Unedited Transcript of February 28 Webcast

Good morning. My name is Don Powell. Welcome each of you to this press conference and today we are announcing preliminary earnings for the fourth quarter of 2001 and for the entire year of 2000.

The good news is commercial banks had a record fourth quarter earnings of $19 billion.

Record annual earnings of $74.6 billion, and that is $3.5 billion more than the previous record of $71.1 billion in 1999.

Nearly half of all the banks reported higher earnings last year than in 2000, which is quite an accomplishment considering the broader economy.

Chart Two -- Sharply lower funding costs helped the industry deliver its record performance, as you can see. As this chart shows, net interest margins shot up at larger asset banks, with assets more than $1 billion, being the red line, and net interest margin at smaller institutions improved as well, that being the blue line.

All of that is very good news.

The news is not necessarily all good news. Looking, again, back at chart one, the industry -- when you look at the industry more closely, you'll see that the record for 2001 was made possible only by a $4.5 billion gain in securities -- in the sale of securities. And, in fact, net operating income, which excludes these gains and other nonrecurring items, was 1.2% lower in 2001 than in the year 2000, or $830 million lower. And without these gains, fourth quarter earnings last year would have been about equal to the fourth quarter earnings in 1999, when such gains played almost no role.

Earnings from core banking operations have somewhat dipped. As we discussed yesterday in our publication FYI, asset quality continues to deteriorate.

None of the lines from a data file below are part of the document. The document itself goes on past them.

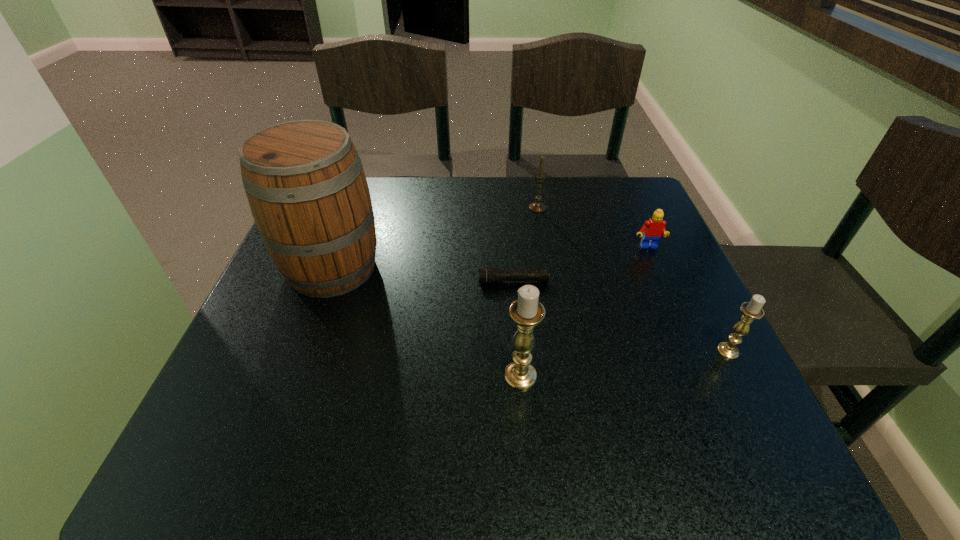 The height and width of the screenshot is (540, 960). I want to click on vacant space located 0.080m on the left of the taller candle holder, so click(x=458, y=376).

The height and width of the screenshot is (540, 960). Identify the location of blank space located on the back of the farther candle holder. (671, 239).

Identify the location of vacant area situated on the right of the cider. (537, 268).

What are the coordinates of `free location located on the front of the farthest object` in the screenshot? It's located at pos(545,253).

Locate an element on the screen. This screenshot has width=960, height=540. vacant region located on the front-facing side of the Lego is located at coordinates (x=692, y=350).

Locate an element on the screen. The image size is (960, 540). vacant space located at the lens end of the flashlight is located at coordinates (290, 281).

This screenshot has height=540, width=960. Identify the location of vacant space located 0.180m at the lens end of the flashlight. (394, 281).

Locate an element on the screen. vacant area located 0.150m at the lens end of the flashlight is located at coordinates (408, 281).

Where is `object present at the far edge`? The width and height of the screenshot is (960, 540). object present at the far edge is located at coordinates (537, 206).

This screenshot has height=540, width=960. What are the coordinates of `object present at the near edge` in the screenshot? It's located at (526, 312). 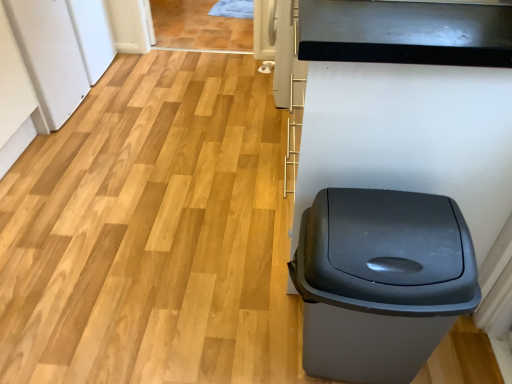 You are a GUI agent. You are given a task and a screenshot of the screen. Output one action in this format:
    pyautogui.click(x=<x>, y=<y>)
    Task: Click on the empty space that is ontop of matte gray plastic trash can at right (from a real-world perspective)
    The height and width of the screenshot is (384, 512).
    Given the screenshot: What is the action you would take?
    pyautogui.click(x=387, y=214) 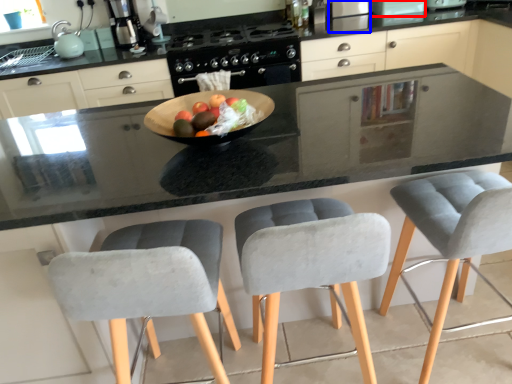 Question: Which object appears farthest to the camera in this image, appliance (highlighted by a red box) or appliance (highlighted by a blue box)?

Choices:
 (A) appliance
 (B) appliance

Answer: (B) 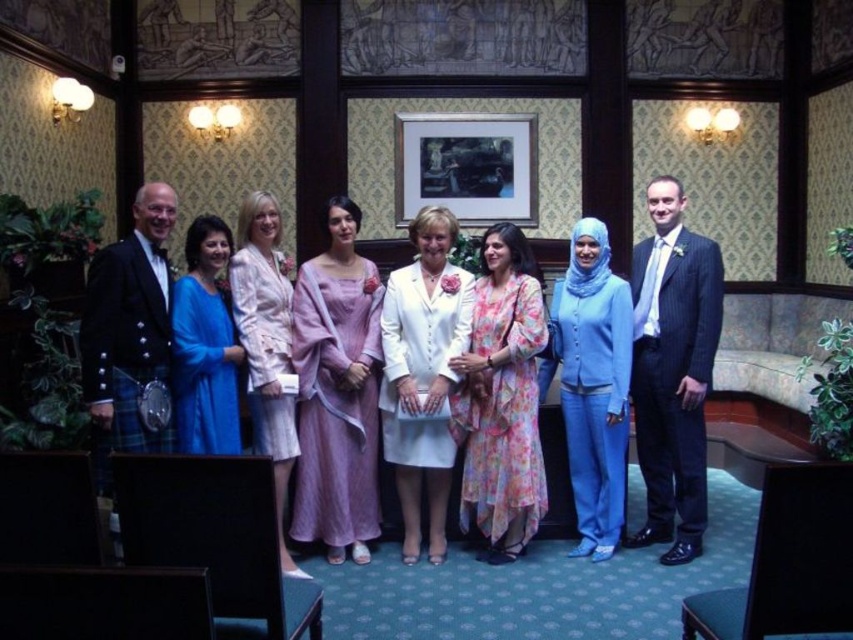 Question: Among these objects, which one is farthest from the camera?

Choices:
 (A) matte white dress at center
 (B) white satin dress at center

Answer: (B)

Question: Does matte blue dress at center have a lesser width compared to silky pink dress at center?

Choices:
 (A) no
 (B) yes

Answer: (B)

Question: Is matte white dress at center further to the viewer compared to matte blue dress at center?

Choices:
 (A) yes
 (B) no

Answer: (A)

Question: Which object is the farthest from the matte black kilt at left?

Choices:
 (A) dark blue pinstripe suit at right
 (B) white satin dress at center

Answer: (A)

Question: Considering the real-world distances, which object is farthest from the purple silk dress at center?

Choices:
 (A) matte black kilt at left
 (B) matte blue dress at center
 (C) matte blue suit at center
 (D) dark blue pinstripe suit at right

Answer: (D)

Question: Is light pink satin dress at center bigger than silky pink dress at center?

Choices:
 (A) no
 (B) yes

Answer: (B) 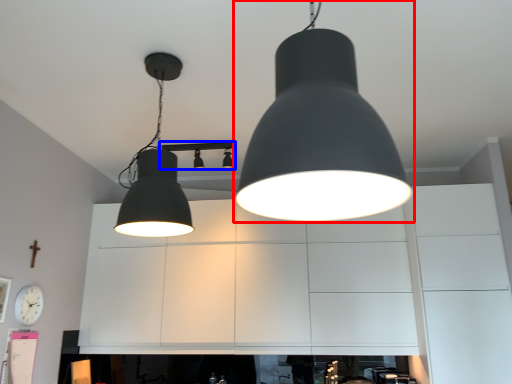 Question: Which object is closer to the camera taking this photo, lamp (highlighted by a red box) or lamp (highlighted by a blue box)?

Choices:
 (A) lamp
 (B) lamp

Answer: (A) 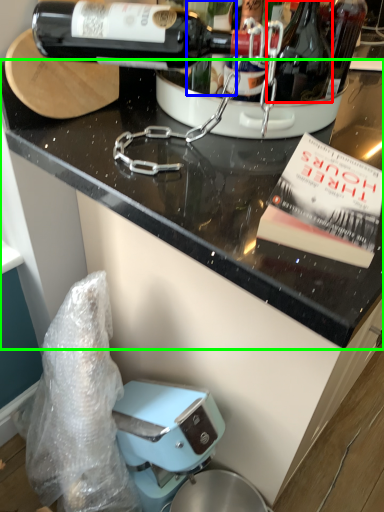 Question: Which object is positioned closest to bottle (highlighted by a red box)? Select from wine (highlighted by a blue box) and countertop (highlighted by a green box).

Choices:
 (A) wine
 (B) countertop

Answer: (A) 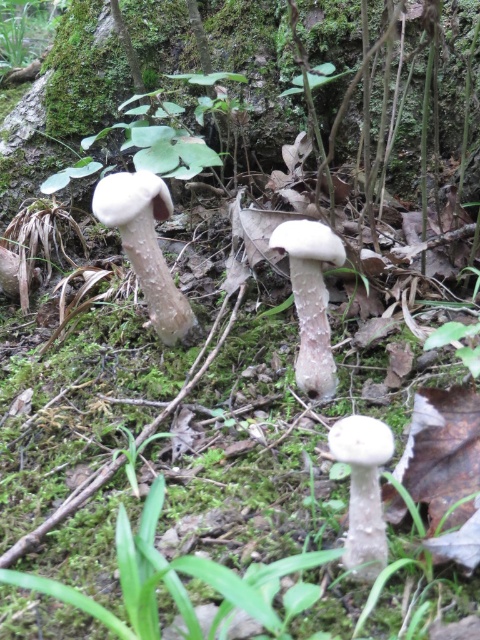 You are a small forest creature trying to jump from the white matte mushroom at left to the white matte mushroom at center. Can you make the jump if your maximum jump distance is 20 inches?

The distance between the white matte mushroom at left and the white matte mushroom at center is 19.78 inches, so yes, the creature can make the jump since it is within its maximum jump distance of 20 inches.

You are a mycologist examining the forest floor. You notice the white matte mushroom at left and the white fuzzy mushroom at center. Which one has a greater height?

The white matte mushroom at left is taller than the white fuzzy mushroom at center. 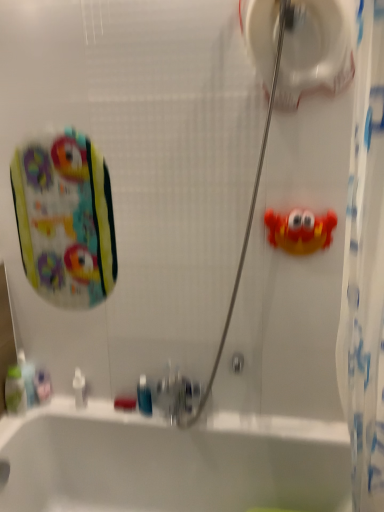 Measure the distance between rubber crab at right and camera.

The distance of rubber crab at right from camera is 4.48 feet.

Find the location of a particular element. rubber crab at right is located at coordinates (300, 230).

What do you see at coordinates (79, 388) in the screenshot? This screenshot has width=384, height=512. I see `white plastic bottle at lower left` at bounding box center [79, 388].

The image size is (384, 512). Describe the element at coordinates (42, 385) in the screenshot. I see `clear plastic mouthwash at lower left, marked as the 2th mouthwash in a right-to-left arrangement` at that location.

Describe the element at coordinates (316, 49) in the screenshot. Image resolution: width=384 pixels, height=512 pixels. I see `white glossy toilet paper at upper center` at that location.

Locate an element on the screen. Image resolution: width=384 pixels, height=512 pixels. white glossy bathtub at lower center is located at coordinates (170, 461).

Which is more distant, (68,404) or (27,368)?

The point (68,404) is farther from the camera.

Would you say white glossy bathtub at lower center is to the left or to the right of translucent plastic mouthwash at lower left, which is the 2th mouthwash from left to right, in the picture?

From the image, it's evident that white glossy bathtub at lower center is to the right of translucent plastic mouthwash at lower left, which is the 2th mouthwash from left to right.

Is white glossy bathtub at lower center wider or thinner than translucent plastic mouthwash at lower left, which is the 2th mouthwash from left to right?

In the image, white glossy bathtub at lower center appears to be wider than translucent plastic mouthwash at lower left, which is the 2th mouthwash from left to right.

From a real-world perspective, between white glossy bathtub at lower center and translucent plastic mouthwash at lower left, which is the 2th mouthwash from left to right, who is vertically higher?

In real-world perspective, translucent plastic mouthwash at lower left, which is the 2th mouthwash from left to right, is above.

Is white glossy toilet paper at upper center further to camera compared to translucent plastic mouthwash at lower left, which is the third mouthwash from right to left?

That is False.

Considering the points (259, 19) and (23, 365), which point is in front, point (259, 19) or point (23, 365)?

Point (259, 19)

Is white glossy toilet paper at upper center aimed at translucent plastic mouthwash at lower left, which is the third mouthwash from right to left?

No, white glossy toilet paper at upper center is not turned towards translucent plastic mouthwash at lower left, which is the third mouthwash from right to left.

Which is more to the right, white glossy toilet paper at upper center or translucent plastic mouthwash at lower left, which is the third mouthwash from right to left?

white glossy toilet paper at upper center.

Looking at this image, from the image's perspective, is translucent plastic mouthwash at lower left, which is the 2th mouthwash from left to right, under blue translucent mouthwash at lower center, positioned as the 1th mouthwash in right-to-left order?

Actually, translucent plastic mouthwash at lower left, which is the 2th mouthwash from left to right, appears above blue translucent mouthwash at lower center, positioned as the 1th mouthwash in right-to-left order, in the image.

Is translucent plastic mouthwash at lower left, which is the 2th mouthwash from left to right, smaller than blue translucent mouthwash at lower center, positioned as the 1th mouthwash in right-to-left order?

No.

In the scene shown: Can you see translucent plastic mouthwash at lower left, which is the 2th mouthwash from left to right, touching blue translucent mouthwash at lower center, positioned as the 1th mouthwash in right-to-left order?

No, translucent plastic mouthwash at lower left, which is the 2th mouthwash from left to right, is not with blue translucent mouthwash at lower center, positioned as the 1th mouthwash in right-to-left order.

Is clear plastic mouthwash at lower left, the third mouthwash positioned from the left, facing towards translucent plastic mouthwash at lower left, which is the 2th mouthwash from left to right?

No.

Considering the positions of objects clear plastic mouthwash at lower left, the third mouthwash positioned from the left, and translucent plastic mouthwash at lower left, which is the 2th mouthwash from left to right, in the image provided, who is more to the right, clear plastic mouthwash at lower left, the third mouthwash positioned from the left, or translucent plastic mouthwash at lower left, which is the 2th mouthwash from left to right,?

clear plastic mouthwash at lower left, the third mouthwash positioned from the left, is more to the right.

Is clear plastic mouthwash at lower left, the third mouthwash positioned from the left, taller than translucent plastic mouthwash at lower left, which is the third mouthwash from right to left?

In fact, clear plastic mouthwash at lower left, the third mouthwash positioned from the left, may be shorter than translucent plastic mouthwash at lower left, which is the third mouthwash from right to left.

The width and height of the screenshot is (384, 512). There is a white glossy toilet paper at upper center. What are the coordinates of `the 3rd mouthwash below it (from the image's perspective)` in the screenshot? It's located at (42, 385).

Does point (280, 99) come behind point (44, 386)?

No, (280, 99) is in front of (44, 386).

From a real-world perspective, is white glossy toilet paper at upper center physically located above or below clear plastic mouthwash at lower left, marked as the 2th mouthwash in a right-to-left arrangement?

From a real-world perspective, white glossy toilet paper at upper center is physically above clear plastic mouthwash at lower left, marked as the 2th mouthwash in a right-to-left arrangement.

Is white glossy toilet paper at upper center facing towards clear plastic mouthwash at lower left, the third mouthwash positioned from the left?

No, white glossy toilet paper at upper center is not turned towards clear plastic mouthwash at lower left, the third mouthwash positioned from the left.

Which of these two, white glossy bathtub at lower center or rubber crab at right, is wider?

white glossy bathtub at lower center.

Is rubber crab at right located within white glossy bathtub at lower center?

No, white glossy bathtub at lower center does not contain rubber crab at right.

Today, I want to stress that concerns about these problems continue to grow. As revealed in chart three, the provision for loan losses in 2001 increased more than at anytime in the past 12 years. Growing from $30 billion in 2000 to $43 billion. Net charge-offs reached an all-time high for the year. Net charge-offs increased 43% from a year ago. At $12.7 billion, they were the highest total quarterly reported by the industry. Charge-offs in commercial and industrial loans accounted for almost half that record. As this chart shows, C & I charge-offs totaled $6 billion, up dramatically from the third quarter.

Even with this dramatic increase, non-current loans continue to rise as well and together this came to almost $30 billion in the fourth quarter. That compares to the low of $7.4 billion recorded in the first quarter of 1997.

Chart Four -- Most of the problems in the C & I lending remain in large banks. Larger banks have experienced a faster decline in asset quality than smaller banks have. In the fourth quarter, troubled C & I loans at larger banks rocketed from 2.6% to 3.18%, that being the red line. The deterioration at smaller banks, the blue line, has been more recent and more gradual.

Banks are recognizing asset quality problems as the figures for loan losses show. And for the first time in eight quarters, loss reserves are keeping pace with their non-current loans. But problem loans are still growing. And if you were to look at the industry figures as if they were returns from one bank, you could conclude asset quality may even be more of a problem in the near future. Chart Six reveals some of this, some of this information.

I really want to make one more point. As this chart shows, there is significant increase in the number of banks on our problem list in the fourth quarter. And in their total assets. The 21 banks going on the list was the largest quarterly increase in problem banks since the third quarter of 1991. And the $22 billion increase in problem bank assets was the largest increase since the fourth quarter of that same year. Last time we had $36 billion in problem loan assets was in 1994.

To sum up our presentation: Today, the banking industry in 2001, again, enjoyed record earnings. Capital levels remain high, and the industry remained strong. But, yes, there are some concerns. The makeup of earnings, the decline in asset quality, the increase in troubled institutions, and these concerns continue to grow.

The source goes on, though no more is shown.